The Variabeauties and the Purehearts were a little more selective about who could join. But anyone could join the DRS. They had the most people for a reason. Kawahara knew that a single droplet of water might not be able to do much, but if he got everyone together and conducted them, that resultant flood could break even the strongest dam.
That's impressive, you know! Weak Players are risks in a Game like this, too, even if they're also benefits. But Kawahara snapped them all up like that, because he knew that he could figure out an elegant strategy to use each and every one of them. And he was right.
If the DRS had been mindless robots who had done nothing but follow his orders, I think that he would've won.
But people aren't mindless robots. You all knew that! You took advantage of it. You figured out how to get to the human element that Kawahara had been missing. Not intentionally, you know. He didn't get up in the morning and think that he was going to move his teammates around like cars on different trains. He tried really hard to make sure that he didn't throw anyone onto the rails and that he didn't leave anyone alone as a caboose at some lonely station somewhere. But he also knew his own strengths, and he asked that his teammates trusted his plans. He shouldered everything himself. Everything! I don't even remember what his second-in-command was named off the top of my head.
He knew that. He didn't expect everyone to always show up. He always had more reinforcements than he would need, because he knew that some people just wouldn't come!
But you did more than just the regular number of no-shows. You pushed them farther.
You saw the human elements in the DRS. Not just mindless robots who existed for the sake of opposing the Wicked Twisters. Some of them liked art. Others liked idols. Still more liked this, that, or the other thing. One of them even recognised your teammate, Nagi, and went out of his way to try to challenge her to a quiz-off without letting her in on the fact that he'd recognised her! I don't even know if she knows, right now.
You separated them. And Kawahara lost his train of thought. Where were his teammates? How had they left him in this time of need? His plans had always succeeded, even when a few people had bounced away, as long as somebody showed up.
The thing with followership is that you can't just expect other people to show up. His followers failed, because they didn't take individual accountability for their actions. The Wicked Twisters did. Every single one of them. They all focused on how to make sure that the team succeeded, so much so that even when they were without you, like during the Scramble Slam in the second week, or the day when all the leaders were trapped in the dark, that they knew what to do.
And they didn't let you shoulder the burden yourself, either.
And Kawahara failed as a leader because he wasn't charismatic and because he didn't think about the human element. The Wicked Twisters followed you because you were more than their leader; you were their friend.
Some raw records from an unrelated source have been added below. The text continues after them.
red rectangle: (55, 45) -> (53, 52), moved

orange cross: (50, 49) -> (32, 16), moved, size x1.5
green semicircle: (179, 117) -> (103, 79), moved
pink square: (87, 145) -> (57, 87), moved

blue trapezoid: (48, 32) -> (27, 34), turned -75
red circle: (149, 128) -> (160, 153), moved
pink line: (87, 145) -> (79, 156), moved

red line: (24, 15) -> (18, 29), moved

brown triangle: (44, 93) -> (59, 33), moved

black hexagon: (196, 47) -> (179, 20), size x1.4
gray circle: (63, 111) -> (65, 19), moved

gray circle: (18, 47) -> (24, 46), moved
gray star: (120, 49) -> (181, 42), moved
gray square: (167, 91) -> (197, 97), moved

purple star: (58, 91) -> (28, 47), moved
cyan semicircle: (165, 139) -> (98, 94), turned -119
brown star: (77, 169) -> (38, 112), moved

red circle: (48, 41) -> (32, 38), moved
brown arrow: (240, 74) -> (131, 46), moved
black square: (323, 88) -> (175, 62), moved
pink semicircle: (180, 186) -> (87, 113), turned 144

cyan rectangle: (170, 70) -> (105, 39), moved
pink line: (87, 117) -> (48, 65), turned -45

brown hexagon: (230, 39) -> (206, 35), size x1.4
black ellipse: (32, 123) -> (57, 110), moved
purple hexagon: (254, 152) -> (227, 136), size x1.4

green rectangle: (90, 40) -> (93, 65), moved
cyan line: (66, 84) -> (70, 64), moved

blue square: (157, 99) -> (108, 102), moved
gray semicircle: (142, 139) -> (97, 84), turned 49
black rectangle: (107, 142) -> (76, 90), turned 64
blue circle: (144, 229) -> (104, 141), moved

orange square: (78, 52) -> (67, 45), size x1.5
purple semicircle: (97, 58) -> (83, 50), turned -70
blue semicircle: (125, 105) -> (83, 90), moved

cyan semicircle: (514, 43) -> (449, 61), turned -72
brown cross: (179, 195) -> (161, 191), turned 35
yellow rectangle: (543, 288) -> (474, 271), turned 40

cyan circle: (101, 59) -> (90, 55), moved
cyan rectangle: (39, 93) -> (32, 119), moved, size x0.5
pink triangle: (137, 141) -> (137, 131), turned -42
Not a fake friend, either, but genuinely. And you did think about the human element, so much. You thought about it every time you asked Nagi if she was okay when it came to Dives. You thought about it when you checked in on how Shoka was feeling when it came to Ayano. You didn't just magically know to do this, but you honed it over the three weeks. Like when you screwed up with Fret during the second week, but then realised your mistakes by the end of it and reconciled.
You had the charisma of someone who was trying. Really trying. And you had the charisma of someone who recognised the people around him as his friends and wanted to help them.
My brother was very smart. Very clever. But Shiba had always curried more favour with the everyone else. Because Shiba, you know. He really cared about everyone! And he knew how to make people happy. How to make people smile, how to make people laugh, how to make people feel warm. Everyone loved him. We all really did.
My brother cared so much about everyone. But he never knew how to show it, really. Not even to me, sometimes.
I loved him. I love him.
But what you did, Rindo, and what my brother and what Kawahara didn't do, was show your appreciation, show that you cared about making people smile. Because people aren't mindless robots.
We're not dolls. We're not puppets.
Anazawa led the Purehearts. Oh, I could go on for ages about Anazawa's exploits as An0ther, but you already know them so well. He had the charisma. He had so much charisma that everyone wanted to be on his best side and in his good graces. But this wasn't the best situation, either. Do you remember when you bumped into one of the Purehearts? Tanaka Sumio, was it? Sorry if I got the name wrong. So many things happened, and I know who everyone was and is, but sometimes the details get jumbled in my head like too many criss-crossing trails. Anyway, I think that was his second-in-command.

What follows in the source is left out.